Hi,
today my sentry gave me an error: "A storage error occurred during the second phase of the two-phase commit. Resources may be in an inconsistent state."
I vaguely remembered that I looked into collective.solr and decided that it does not handle two-phase-commits properly.
(https://en.wikipedia.org/wiki/Two-phase_commit_protocol)
The error made me have a second look into this and I stumbled upon this code snippet:
This is the management summary:
collective.indexing is wrapping TPC functionality ignoringTPC requirements so that it can provide a simpler commit interface. So collective.solr using collective.indexing has no way to implement 2PC properly.
Longer explanation:
In the first TPC phase, every storage is getting asked if they can "guarantee" that their transaction can be committed.
After everybody confirmed this, in the second TPC phase everbody is told to actually commit.
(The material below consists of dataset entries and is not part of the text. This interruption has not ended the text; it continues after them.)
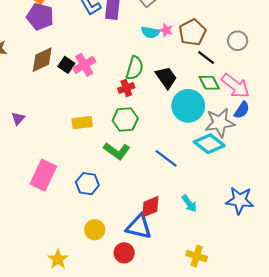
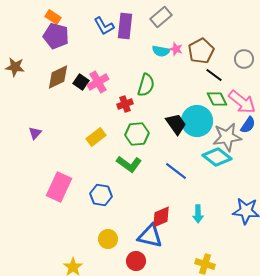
black trapezoid: (166, 77) -> (176, 124), moved
red cross: (126, 88) -> (125, 104), moved
yellow rectangle: (82, 123) -> (96, 137), turned -30
cyan arrow: (189, 204) -> (198, 214), turned 36

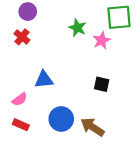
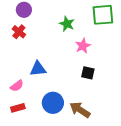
pink star: (102, 40) -> (83, 46), moved
red rectangle: (21, 125) -> (18, 108), turned -40

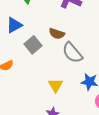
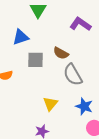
gray square: (33, 45) -> (35, 60), turned 30

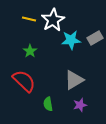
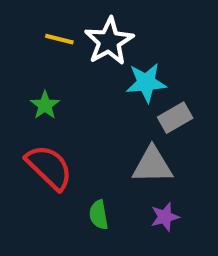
gray rectangle: (95, 38) -> (175, 118), moved
green star: (30, 51) -> (45, 105), moved
gray triangle: (74, 80) -> (152, 165), turned 30

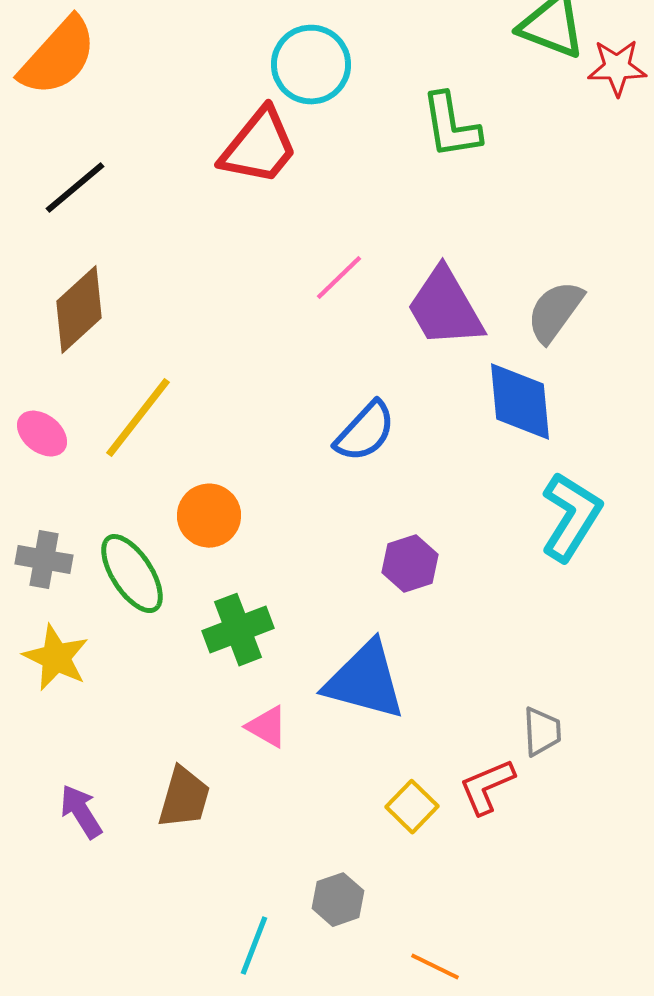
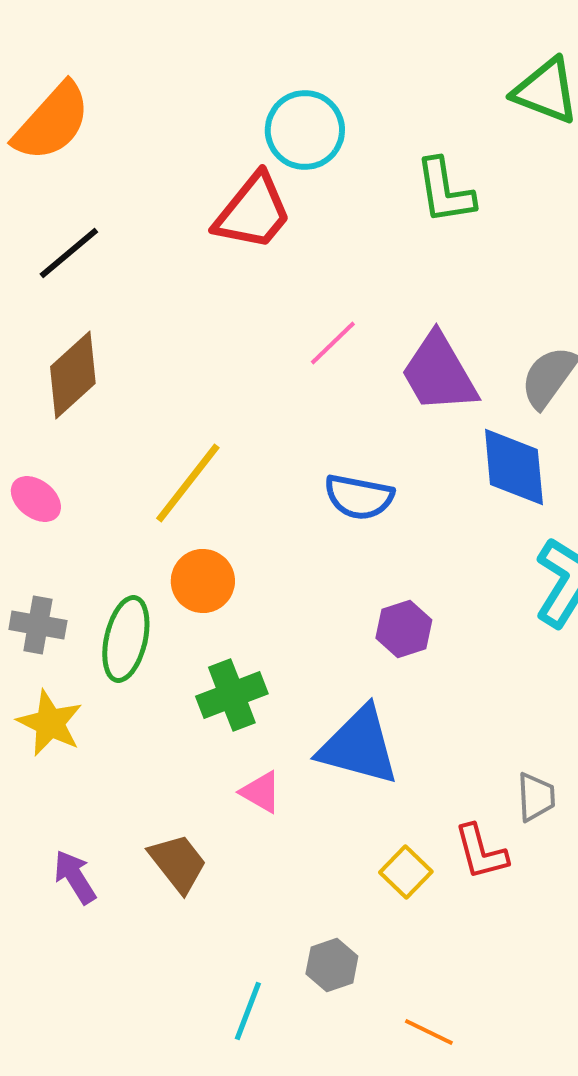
yellow line: (138, 418) -> (188, 483), moved
blue semicircle: (365, 432) -> (359, 497), turned 58
green ellipse: (132, 574) -> (126, 639), turned 46
red L-shape: (487, 787) -> (481, 852), turned -82
brown trapezoid: (184, 798) -> (178, 863), turned -54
The implementation above does never ask its storages if a commit is possible and first tries to commit in the second phase where a sucessful commit should be "guaranteed".
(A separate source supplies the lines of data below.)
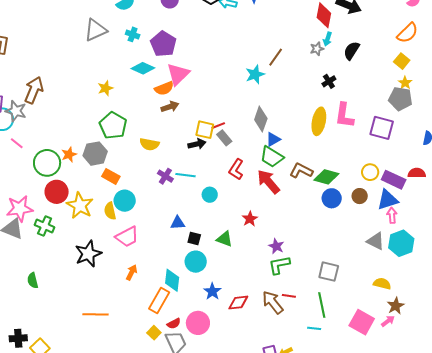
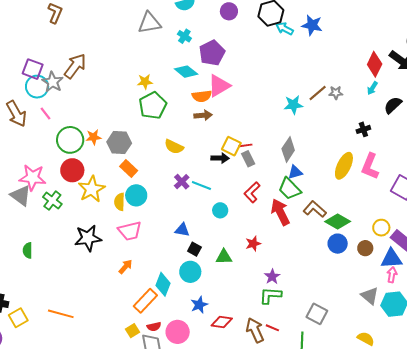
gray star: (317, 49) -> (336, 93), moved
green pentagon: (113, 125) -> (153, 106), moved
green triangle: (225, 239) -> (224, 257), turned -36
orange line: (95, 314) -> (61, 314), moved

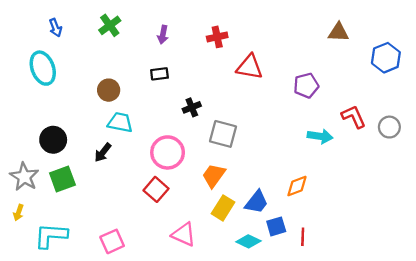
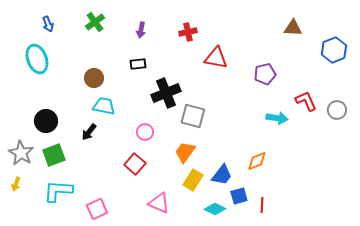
black cross: (192, 107) -> (166, 93), size x1.8
pink circle: (168, 152) -> (145, 132), size x0.6
cyan L-shape: (51, 236) -> (58, 191), moved

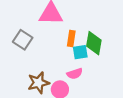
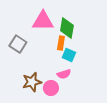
green diamond: (94, 43) -> (67, 28), moved
cyan square: (80, 52) -> (69, 55), turned 32

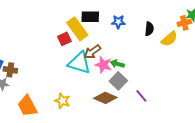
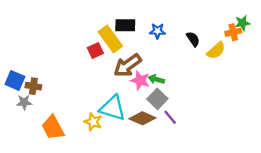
black semicircle: (149, 29) -> (193, 39), turned -40
brown arrow: (92, 52) -> (128, 66), size x1.4
cyan triangle: (79, 63) -> (113, 108), moved
purple line: (141, 96) -> (170, 117), moved

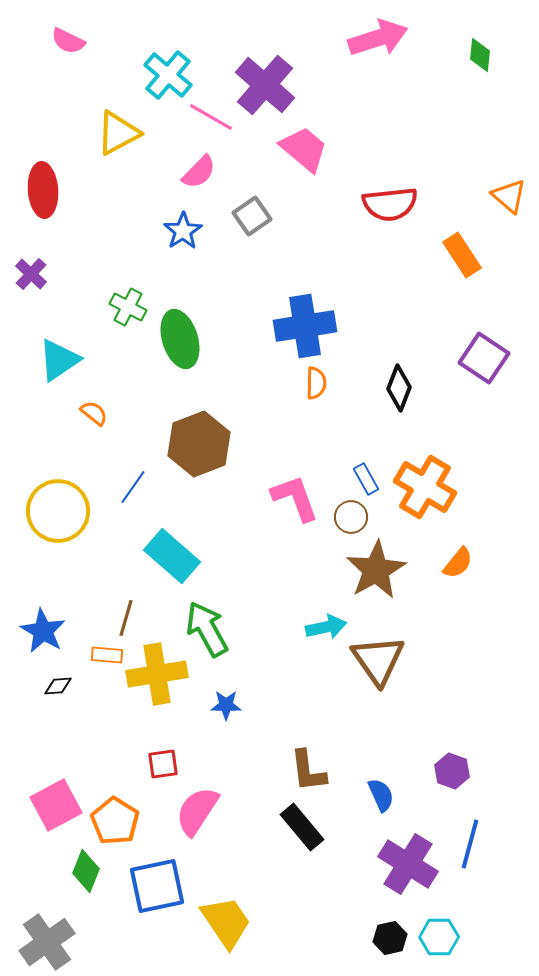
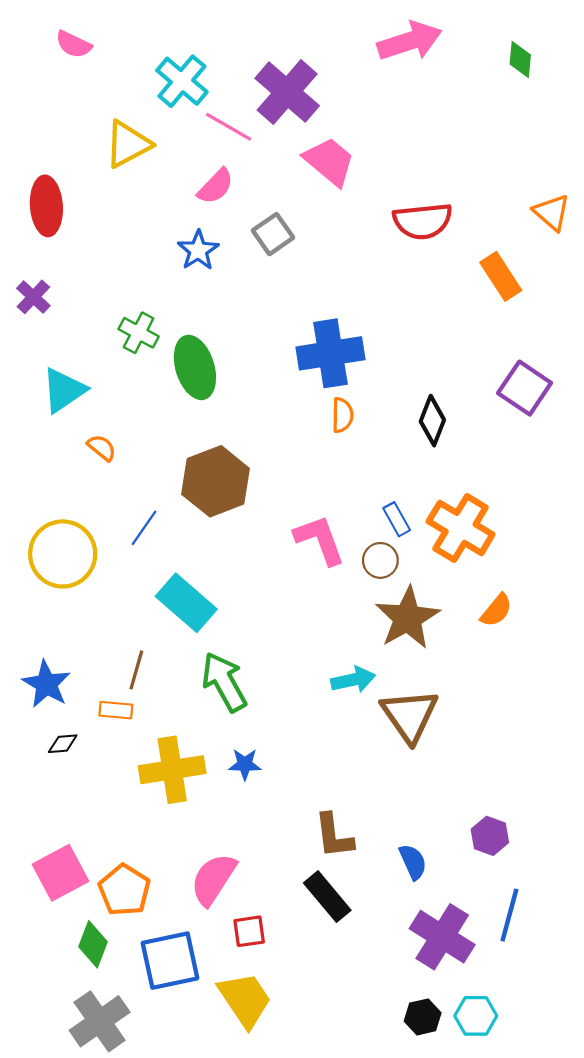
yellow cross: (157, 674) -> (172, 770), moved
red square: (163, 764) -> (249, 931), moved
gray cross: (47, 942) -> (100, 1021), moved

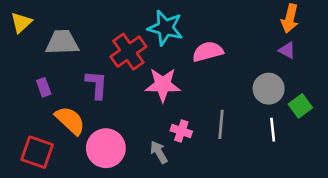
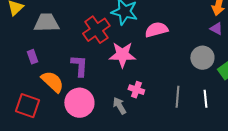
purple L-shape: (97, 85) -> (79, 66), moved
gray line: (221, 124) -> (177, 97), moved
white line: (273, 130) -> (205, 99), moved

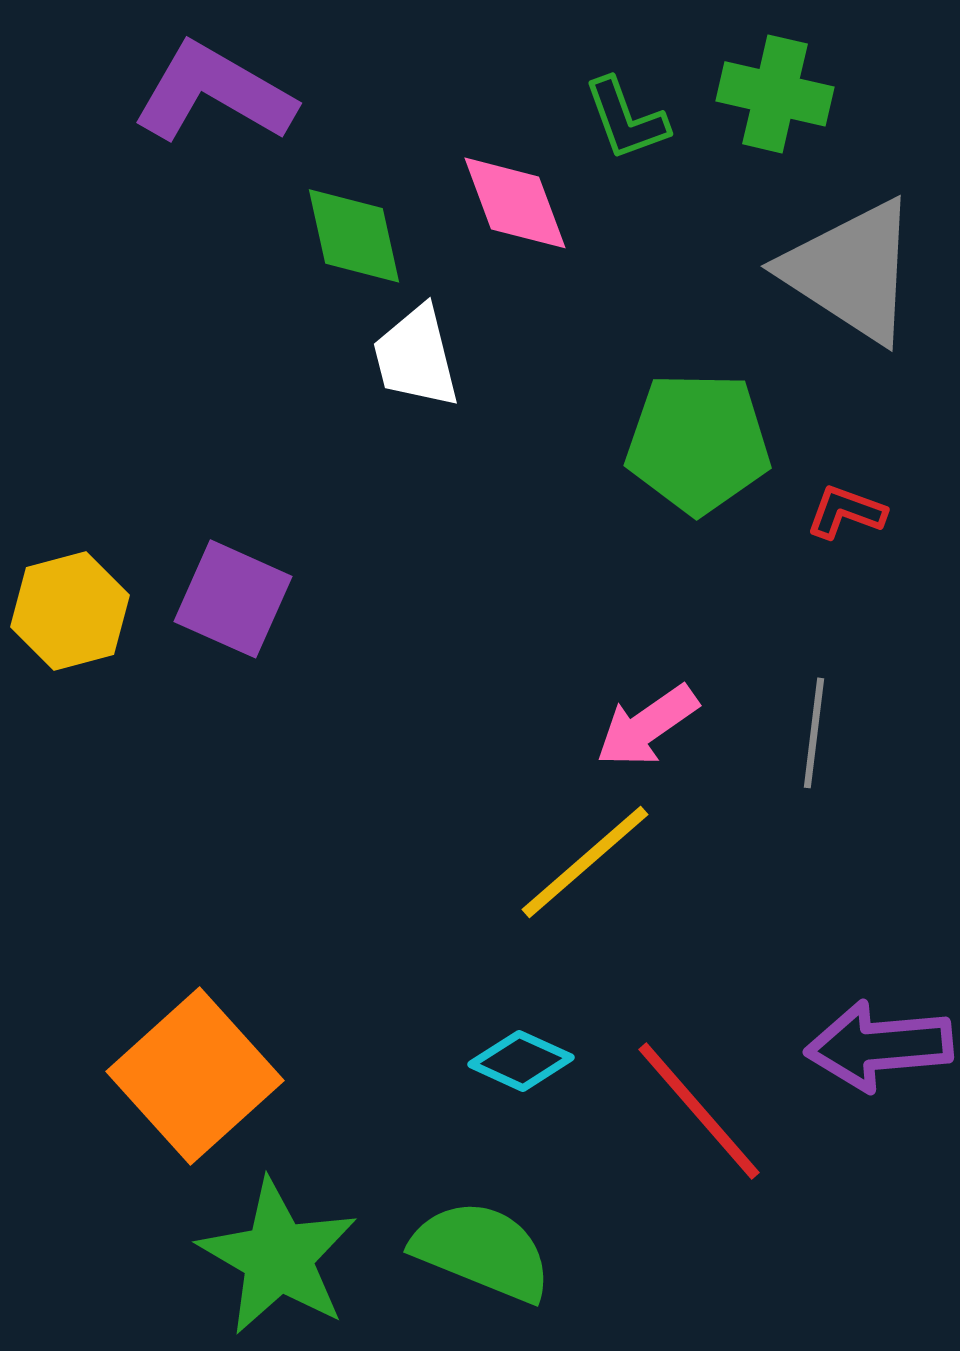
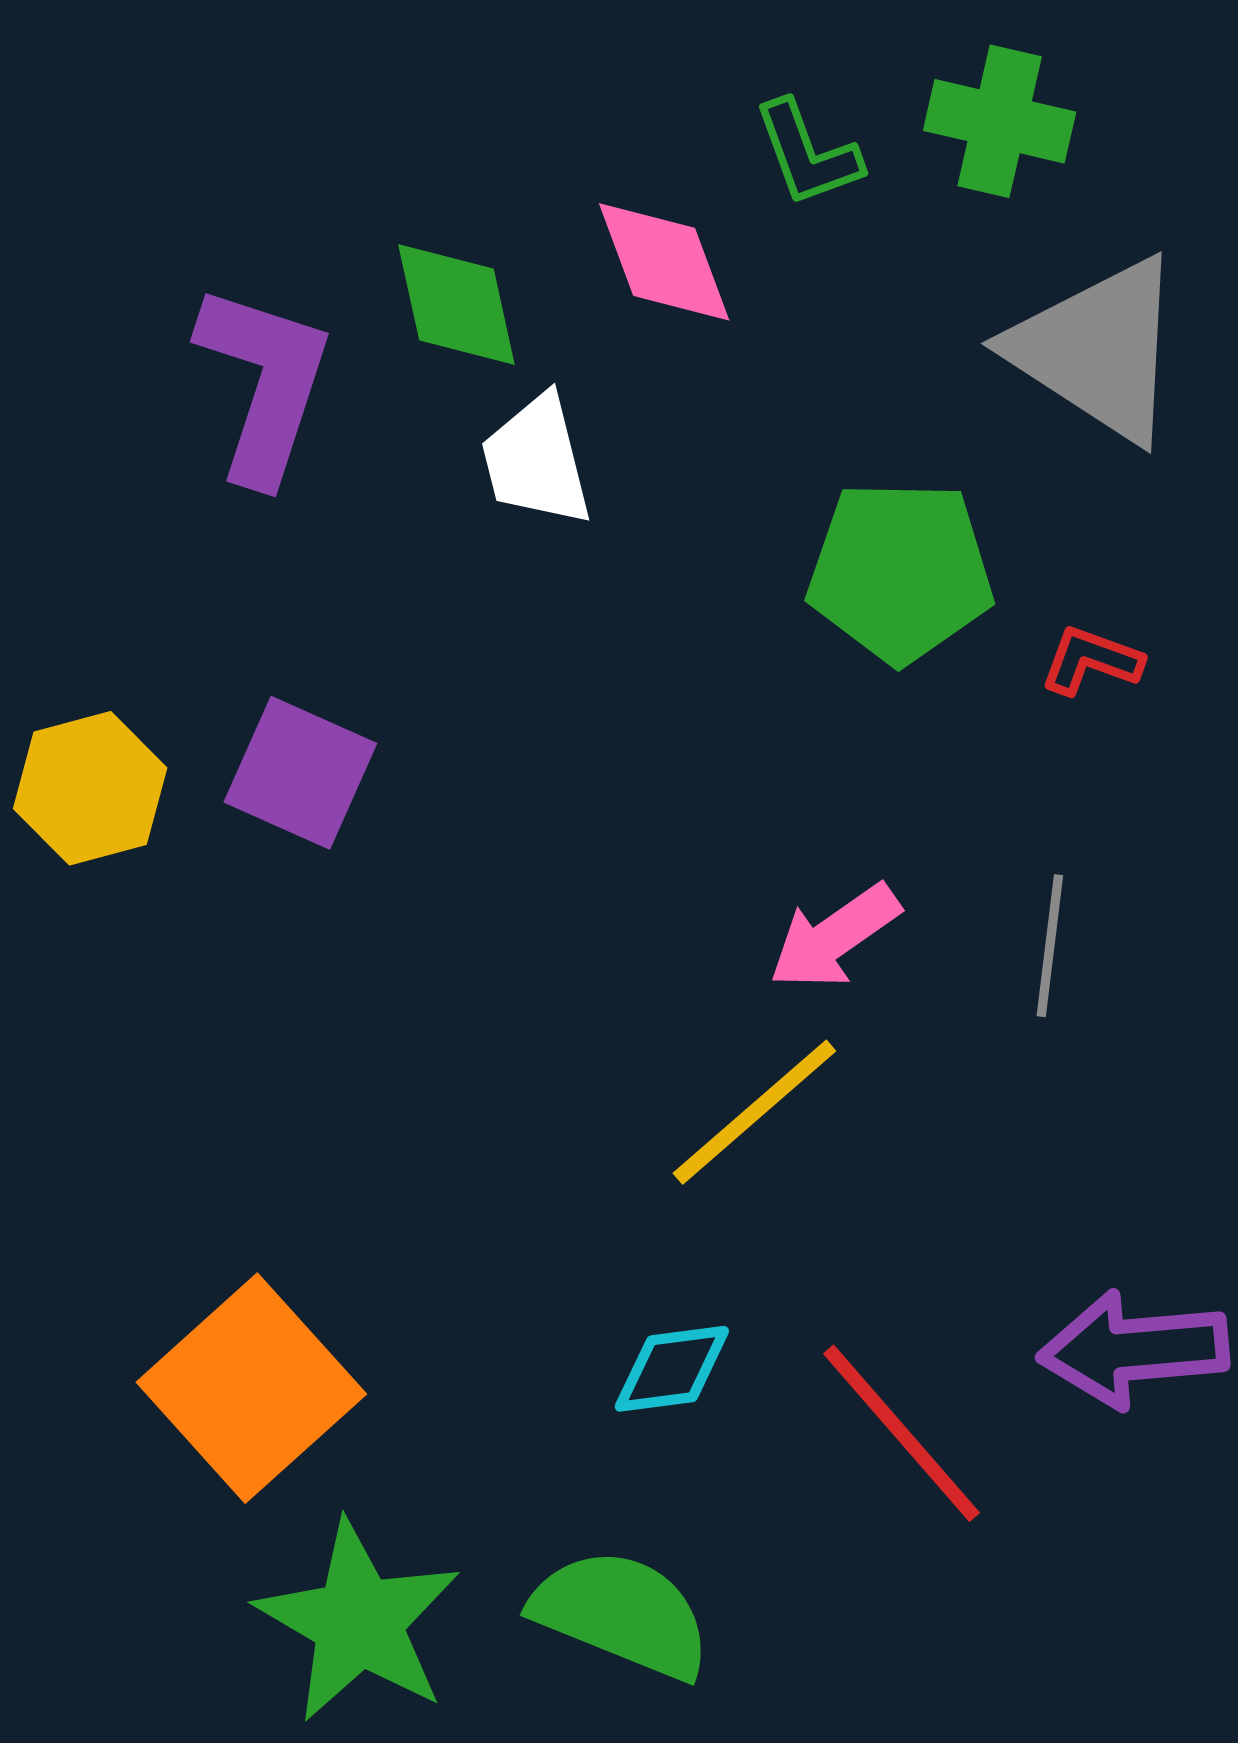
purple L-shape: (214, 93) -> (264, 383), moved, turned 78
cyan diamond: (521, 1061) -> (672, 1369), turned -32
Example: Add an item. During second phase of TPC, I first I ask solr to commit, and solr finishes, then I ask ZODB to commit and get a WriteConflictError. ZODB does not store the document but solr has the information.
On the next search I get a result for a document that does not exist and trigger a site error when trying to open the page.
This is a problem considering that we are planning/doing/did add collective.indexing to core.
The solr example might look not soo bad, considering that everything can be repaired with a full reindex. But if you rely on TPC for another database that is not just an index, there is no working TPC implementation when using collective.indexing.
I am mentioning this here instead of just a ticket because I assume that there is a general interest into how to handle this. After all, a full fix would mean changing interfaces, and the alternative, giving up on TPC, might have big consequences for users who need this.
A bit of history: I was told that Nexedi originally provided the TPC code to ZODB because they needed this for accessing multiple database in a transactional save way for ERP5. ERP5 does not use Plone, just Zope, so it does not matter to them what we do with collective.indexing, but there might be Plone users who rely on this.